Here is another important difference between norm-referenced scores and criterion-referenced scores, particularly useful in explaining your scores to others. If a student's norm-referenced score (NCE, percentile, stanine) does not go up over time, that does not mean the student has not learned more. It merely means the student has maintained his or her position relative to other students. Think of a footrace. The runners may finish the race in the same order that they were halfway through the race. They all made progress. It's just that the runner in the middle didn't catch up to the runners in front.
In contrast, with criterion-referenced scores, the expectation is that students with lower scores will go up as they learn more. We want students who scored "below basic" to move up to "basic," then "proficient," then maybe even "advanced." We want students who started at Level 1 in English to move up to Level 2, then Level 3, etc.
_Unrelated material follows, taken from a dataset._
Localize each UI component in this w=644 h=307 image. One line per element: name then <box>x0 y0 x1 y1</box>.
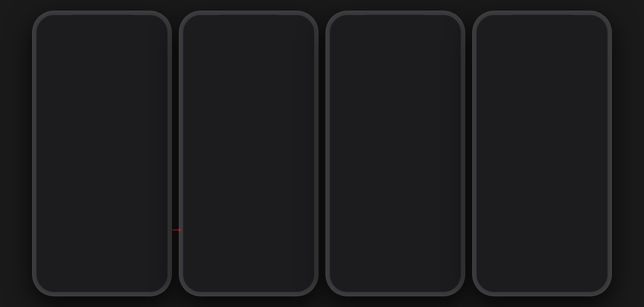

It is important to understand the kinds of scores that are being used in the evaluation in order to interpret and explain them.
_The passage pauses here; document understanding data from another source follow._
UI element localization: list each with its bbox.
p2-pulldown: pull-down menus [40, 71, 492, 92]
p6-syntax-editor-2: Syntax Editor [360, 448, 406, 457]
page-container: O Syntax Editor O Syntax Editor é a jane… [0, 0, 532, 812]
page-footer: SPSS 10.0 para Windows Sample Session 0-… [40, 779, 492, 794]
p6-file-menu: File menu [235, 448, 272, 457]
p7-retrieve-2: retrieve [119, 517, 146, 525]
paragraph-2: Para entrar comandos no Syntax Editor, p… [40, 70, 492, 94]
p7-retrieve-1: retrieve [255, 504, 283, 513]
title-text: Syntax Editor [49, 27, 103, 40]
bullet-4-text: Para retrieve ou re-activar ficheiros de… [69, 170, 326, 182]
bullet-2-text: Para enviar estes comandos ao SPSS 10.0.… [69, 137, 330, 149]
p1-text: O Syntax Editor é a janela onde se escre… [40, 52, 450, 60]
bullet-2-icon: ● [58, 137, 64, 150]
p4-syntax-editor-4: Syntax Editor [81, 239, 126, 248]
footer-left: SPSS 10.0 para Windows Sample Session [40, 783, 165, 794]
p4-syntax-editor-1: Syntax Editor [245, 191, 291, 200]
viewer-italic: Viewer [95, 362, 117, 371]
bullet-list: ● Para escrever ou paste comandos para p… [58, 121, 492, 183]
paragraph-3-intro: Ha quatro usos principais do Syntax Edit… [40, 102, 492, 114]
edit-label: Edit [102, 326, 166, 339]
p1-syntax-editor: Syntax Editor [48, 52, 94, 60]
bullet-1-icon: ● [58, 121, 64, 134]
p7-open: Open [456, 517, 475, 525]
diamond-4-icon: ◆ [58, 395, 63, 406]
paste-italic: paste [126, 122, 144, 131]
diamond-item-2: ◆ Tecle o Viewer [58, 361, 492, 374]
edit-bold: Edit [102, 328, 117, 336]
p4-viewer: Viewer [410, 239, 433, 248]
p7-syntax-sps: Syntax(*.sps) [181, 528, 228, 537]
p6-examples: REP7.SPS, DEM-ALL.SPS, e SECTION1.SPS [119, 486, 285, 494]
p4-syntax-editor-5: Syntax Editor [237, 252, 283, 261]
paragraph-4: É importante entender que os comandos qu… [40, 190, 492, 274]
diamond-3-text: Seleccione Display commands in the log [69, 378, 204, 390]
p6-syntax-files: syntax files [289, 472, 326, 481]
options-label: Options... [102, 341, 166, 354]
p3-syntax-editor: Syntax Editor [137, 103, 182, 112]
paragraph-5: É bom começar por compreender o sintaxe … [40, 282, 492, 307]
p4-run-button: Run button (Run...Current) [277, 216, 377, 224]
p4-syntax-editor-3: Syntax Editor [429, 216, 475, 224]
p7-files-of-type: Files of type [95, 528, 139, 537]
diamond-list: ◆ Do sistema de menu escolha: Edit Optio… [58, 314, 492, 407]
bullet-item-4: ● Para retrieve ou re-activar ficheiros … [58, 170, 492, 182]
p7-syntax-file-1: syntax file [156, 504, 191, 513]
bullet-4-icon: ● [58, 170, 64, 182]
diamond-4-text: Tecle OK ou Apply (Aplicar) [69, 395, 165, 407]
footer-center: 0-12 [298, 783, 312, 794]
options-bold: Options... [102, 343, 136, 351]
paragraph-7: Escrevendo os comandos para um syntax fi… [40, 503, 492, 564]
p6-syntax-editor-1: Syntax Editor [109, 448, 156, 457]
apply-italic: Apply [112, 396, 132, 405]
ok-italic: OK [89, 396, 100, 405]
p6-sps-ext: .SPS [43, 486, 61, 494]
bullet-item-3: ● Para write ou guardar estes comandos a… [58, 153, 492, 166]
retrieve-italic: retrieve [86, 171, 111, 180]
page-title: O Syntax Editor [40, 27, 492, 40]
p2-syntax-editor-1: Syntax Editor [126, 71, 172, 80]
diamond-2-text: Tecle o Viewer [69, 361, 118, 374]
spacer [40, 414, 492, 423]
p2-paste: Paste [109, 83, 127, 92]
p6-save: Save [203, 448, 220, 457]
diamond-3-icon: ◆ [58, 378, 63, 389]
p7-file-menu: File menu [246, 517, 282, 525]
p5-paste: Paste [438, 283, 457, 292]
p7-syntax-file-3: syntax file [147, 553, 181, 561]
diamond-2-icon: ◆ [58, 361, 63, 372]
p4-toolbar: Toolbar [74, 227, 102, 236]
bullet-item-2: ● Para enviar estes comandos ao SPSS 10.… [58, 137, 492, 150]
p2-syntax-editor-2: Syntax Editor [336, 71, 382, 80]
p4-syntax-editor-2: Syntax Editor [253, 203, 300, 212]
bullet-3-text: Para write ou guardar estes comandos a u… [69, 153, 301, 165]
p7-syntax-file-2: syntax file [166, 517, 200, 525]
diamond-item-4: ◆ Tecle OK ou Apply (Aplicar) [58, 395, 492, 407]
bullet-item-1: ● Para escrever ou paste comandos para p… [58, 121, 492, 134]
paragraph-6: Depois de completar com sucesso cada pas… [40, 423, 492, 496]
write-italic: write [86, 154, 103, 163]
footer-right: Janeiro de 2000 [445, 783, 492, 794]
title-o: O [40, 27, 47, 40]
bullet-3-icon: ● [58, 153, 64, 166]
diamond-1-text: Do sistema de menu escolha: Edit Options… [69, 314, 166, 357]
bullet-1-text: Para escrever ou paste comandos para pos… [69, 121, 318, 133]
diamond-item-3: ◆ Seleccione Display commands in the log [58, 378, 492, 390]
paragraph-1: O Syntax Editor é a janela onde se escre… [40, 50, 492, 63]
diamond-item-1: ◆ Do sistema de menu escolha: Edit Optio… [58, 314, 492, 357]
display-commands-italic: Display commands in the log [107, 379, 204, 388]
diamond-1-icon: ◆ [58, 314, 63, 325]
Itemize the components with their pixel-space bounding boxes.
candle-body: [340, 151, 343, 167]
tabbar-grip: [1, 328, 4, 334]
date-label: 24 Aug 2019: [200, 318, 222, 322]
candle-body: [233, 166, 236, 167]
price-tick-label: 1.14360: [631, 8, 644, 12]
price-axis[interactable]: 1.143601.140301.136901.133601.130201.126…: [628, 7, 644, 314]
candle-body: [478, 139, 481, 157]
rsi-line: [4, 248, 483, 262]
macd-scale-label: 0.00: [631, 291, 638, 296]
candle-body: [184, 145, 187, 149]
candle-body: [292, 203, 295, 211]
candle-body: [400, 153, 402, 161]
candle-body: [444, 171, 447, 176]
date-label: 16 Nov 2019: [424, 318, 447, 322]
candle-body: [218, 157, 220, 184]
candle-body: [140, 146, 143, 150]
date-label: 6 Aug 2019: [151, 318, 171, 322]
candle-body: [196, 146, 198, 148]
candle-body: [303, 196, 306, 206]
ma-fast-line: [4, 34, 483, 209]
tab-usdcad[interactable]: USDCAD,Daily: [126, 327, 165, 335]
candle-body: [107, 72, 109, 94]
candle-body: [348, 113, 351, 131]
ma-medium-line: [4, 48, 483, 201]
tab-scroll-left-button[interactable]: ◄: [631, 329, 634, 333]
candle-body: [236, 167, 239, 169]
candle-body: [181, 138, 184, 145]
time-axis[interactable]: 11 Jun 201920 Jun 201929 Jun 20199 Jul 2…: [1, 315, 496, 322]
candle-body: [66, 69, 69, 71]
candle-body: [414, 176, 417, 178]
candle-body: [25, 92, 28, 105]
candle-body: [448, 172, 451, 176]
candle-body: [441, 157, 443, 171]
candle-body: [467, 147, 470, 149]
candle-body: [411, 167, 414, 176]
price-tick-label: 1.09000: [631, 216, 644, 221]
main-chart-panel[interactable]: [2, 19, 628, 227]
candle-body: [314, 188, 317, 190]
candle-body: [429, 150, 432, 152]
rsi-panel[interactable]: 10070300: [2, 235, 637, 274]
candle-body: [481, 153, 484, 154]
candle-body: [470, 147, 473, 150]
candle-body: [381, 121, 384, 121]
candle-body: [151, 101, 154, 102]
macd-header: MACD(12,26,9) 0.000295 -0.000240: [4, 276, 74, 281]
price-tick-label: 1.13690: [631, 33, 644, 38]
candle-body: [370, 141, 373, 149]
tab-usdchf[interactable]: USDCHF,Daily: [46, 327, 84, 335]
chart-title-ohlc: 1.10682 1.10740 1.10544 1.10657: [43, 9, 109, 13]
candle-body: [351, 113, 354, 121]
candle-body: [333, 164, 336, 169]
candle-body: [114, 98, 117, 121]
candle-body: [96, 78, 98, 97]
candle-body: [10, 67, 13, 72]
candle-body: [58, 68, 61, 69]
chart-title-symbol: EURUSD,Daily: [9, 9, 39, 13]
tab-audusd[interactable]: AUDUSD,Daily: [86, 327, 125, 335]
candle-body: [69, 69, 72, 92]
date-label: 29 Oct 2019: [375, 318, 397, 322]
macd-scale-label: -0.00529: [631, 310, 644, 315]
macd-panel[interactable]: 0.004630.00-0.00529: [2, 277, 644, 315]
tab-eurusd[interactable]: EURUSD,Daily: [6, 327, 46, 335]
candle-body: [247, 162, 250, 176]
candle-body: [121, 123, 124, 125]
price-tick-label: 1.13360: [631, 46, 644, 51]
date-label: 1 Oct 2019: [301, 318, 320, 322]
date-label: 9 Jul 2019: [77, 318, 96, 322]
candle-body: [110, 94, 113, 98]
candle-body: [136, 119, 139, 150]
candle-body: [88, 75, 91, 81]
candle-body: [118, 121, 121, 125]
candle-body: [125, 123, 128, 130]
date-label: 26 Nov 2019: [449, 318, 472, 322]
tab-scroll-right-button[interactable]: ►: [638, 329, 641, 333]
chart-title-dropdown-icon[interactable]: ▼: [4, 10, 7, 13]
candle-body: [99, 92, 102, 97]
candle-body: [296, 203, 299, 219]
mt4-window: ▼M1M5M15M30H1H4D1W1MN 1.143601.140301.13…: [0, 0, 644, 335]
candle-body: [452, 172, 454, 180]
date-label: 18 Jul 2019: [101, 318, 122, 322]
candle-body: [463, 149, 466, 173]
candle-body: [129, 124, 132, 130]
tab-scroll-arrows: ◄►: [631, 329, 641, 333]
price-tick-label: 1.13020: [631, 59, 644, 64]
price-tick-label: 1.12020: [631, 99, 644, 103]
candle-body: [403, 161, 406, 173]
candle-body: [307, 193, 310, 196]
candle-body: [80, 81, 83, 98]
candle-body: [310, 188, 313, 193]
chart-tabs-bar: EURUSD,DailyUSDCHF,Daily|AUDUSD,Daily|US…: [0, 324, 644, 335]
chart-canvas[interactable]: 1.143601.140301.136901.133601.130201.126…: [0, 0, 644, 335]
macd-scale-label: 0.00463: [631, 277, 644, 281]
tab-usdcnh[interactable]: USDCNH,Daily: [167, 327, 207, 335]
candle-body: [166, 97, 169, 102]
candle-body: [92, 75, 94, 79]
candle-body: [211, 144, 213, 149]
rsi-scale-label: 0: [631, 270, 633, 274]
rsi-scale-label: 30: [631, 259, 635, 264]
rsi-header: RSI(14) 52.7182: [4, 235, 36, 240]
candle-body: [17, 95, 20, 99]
Section 6 of this Toolkit provides detailed information on data analysis. Different analyses are appropriate for different kinds of scores, as that section explains. It may be useful to study that section and then return to this discussion afterwards.
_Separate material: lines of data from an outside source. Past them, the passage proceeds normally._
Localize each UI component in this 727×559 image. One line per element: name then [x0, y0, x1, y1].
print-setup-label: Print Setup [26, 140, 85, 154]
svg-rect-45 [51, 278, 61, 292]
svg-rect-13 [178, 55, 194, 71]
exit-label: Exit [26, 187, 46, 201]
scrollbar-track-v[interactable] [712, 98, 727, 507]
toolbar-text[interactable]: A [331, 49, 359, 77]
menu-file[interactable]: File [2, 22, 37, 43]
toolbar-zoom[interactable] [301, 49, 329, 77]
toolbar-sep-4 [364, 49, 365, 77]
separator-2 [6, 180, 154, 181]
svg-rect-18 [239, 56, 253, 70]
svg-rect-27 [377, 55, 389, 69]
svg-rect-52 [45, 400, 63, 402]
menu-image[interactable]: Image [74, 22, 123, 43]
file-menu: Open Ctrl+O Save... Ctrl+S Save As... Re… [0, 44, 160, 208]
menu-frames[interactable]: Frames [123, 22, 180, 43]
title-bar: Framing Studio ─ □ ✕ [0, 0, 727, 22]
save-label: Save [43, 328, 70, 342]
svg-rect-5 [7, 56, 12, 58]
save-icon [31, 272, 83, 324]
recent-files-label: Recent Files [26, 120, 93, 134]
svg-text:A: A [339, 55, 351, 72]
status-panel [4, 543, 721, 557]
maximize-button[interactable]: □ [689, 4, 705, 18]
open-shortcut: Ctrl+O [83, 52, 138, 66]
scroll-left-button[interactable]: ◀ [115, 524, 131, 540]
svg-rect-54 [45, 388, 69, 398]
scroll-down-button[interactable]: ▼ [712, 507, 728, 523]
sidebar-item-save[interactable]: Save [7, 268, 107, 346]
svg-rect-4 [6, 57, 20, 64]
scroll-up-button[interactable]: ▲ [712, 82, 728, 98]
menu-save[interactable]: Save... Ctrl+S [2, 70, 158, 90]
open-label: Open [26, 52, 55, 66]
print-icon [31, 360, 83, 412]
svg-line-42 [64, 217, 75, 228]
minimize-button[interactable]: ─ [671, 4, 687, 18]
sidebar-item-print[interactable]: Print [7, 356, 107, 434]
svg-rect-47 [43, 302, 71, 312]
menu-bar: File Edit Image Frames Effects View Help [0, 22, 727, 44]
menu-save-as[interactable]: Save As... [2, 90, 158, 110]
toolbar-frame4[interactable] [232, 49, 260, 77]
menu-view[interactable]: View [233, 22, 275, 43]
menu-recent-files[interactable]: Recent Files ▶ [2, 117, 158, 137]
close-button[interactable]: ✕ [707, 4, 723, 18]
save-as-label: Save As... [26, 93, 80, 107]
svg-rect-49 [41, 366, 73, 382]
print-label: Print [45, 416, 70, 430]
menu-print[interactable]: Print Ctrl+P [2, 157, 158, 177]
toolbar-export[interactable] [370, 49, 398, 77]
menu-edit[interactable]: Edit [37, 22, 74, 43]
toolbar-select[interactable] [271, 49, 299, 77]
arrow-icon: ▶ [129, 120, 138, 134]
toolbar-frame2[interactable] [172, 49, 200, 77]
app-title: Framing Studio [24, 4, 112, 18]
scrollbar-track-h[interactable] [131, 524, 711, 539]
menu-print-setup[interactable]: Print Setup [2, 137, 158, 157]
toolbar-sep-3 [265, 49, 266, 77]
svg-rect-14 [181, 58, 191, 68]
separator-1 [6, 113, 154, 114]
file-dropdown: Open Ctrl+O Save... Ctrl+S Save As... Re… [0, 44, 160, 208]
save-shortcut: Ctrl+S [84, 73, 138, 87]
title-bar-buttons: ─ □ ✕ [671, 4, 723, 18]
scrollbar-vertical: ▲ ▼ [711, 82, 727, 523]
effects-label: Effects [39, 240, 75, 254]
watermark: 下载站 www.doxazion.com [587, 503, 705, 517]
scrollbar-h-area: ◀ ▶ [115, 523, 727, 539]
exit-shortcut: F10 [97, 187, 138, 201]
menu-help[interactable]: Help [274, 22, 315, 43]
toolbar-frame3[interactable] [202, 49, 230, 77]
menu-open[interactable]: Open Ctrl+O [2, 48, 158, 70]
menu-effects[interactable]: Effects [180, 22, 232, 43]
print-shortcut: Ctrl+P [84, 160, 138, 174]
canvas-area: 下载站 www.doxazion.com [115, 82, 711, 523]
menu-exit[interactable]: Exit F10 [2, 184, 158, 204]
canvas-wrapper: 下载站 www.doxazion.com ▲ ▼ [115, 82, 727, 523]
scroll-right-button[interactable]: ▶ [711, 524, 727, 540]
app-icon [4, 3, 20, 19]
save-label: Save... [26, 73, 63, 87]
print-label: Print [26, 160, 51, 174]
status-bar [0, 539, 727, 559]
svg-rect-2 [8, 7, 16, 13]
The major education associations strongly believe that teachers should possess strong assessment competencies, including the following:
- Teachers should be skilled in using assessment results when making decisions about individual students, planning teaching, developing curriculum, and improving schools
- Teachers should be skilled in communicating assessment results to students, parents, other lay audiences, and other educators (AFT, NCME, & NEA, 1990)
Developing these competencies may require training at the school site. Training may be required in understanding achievement test scores—how to interpret them and how to use them as one indicator to diagnose students' strengths and weaknesses. Once teachers have this knowledge, they have no difficulty in communicating with parents and others about student performance. Other training should include assessment instruments that are developed at the district or school site level or by another educator to assess particular student or classroom characteristics.
For example, the authors of this Toolkit have found that when teachers were not well trained in the assessment rubrics, there were reliability problems:
- Some teachers were much too liberal and others too conservative in their ratings.
- Expectations for language minority and language majority students affected teacher ratings in ways that favored language majority students. Because individuals in the US typically do not expect a native English speaker to speak in Spanish, the scores of these students tended to be higher in Spanish than the scores in English of the language minority students, who were expected to learn to speak English.
Finally, we found that some teachers collected the portfolio data, but never used it. While it may seem obvious to some teachers how to use portfolio data, training may be needed to assist teachers in using this rich source of information for making instructional decisions about students.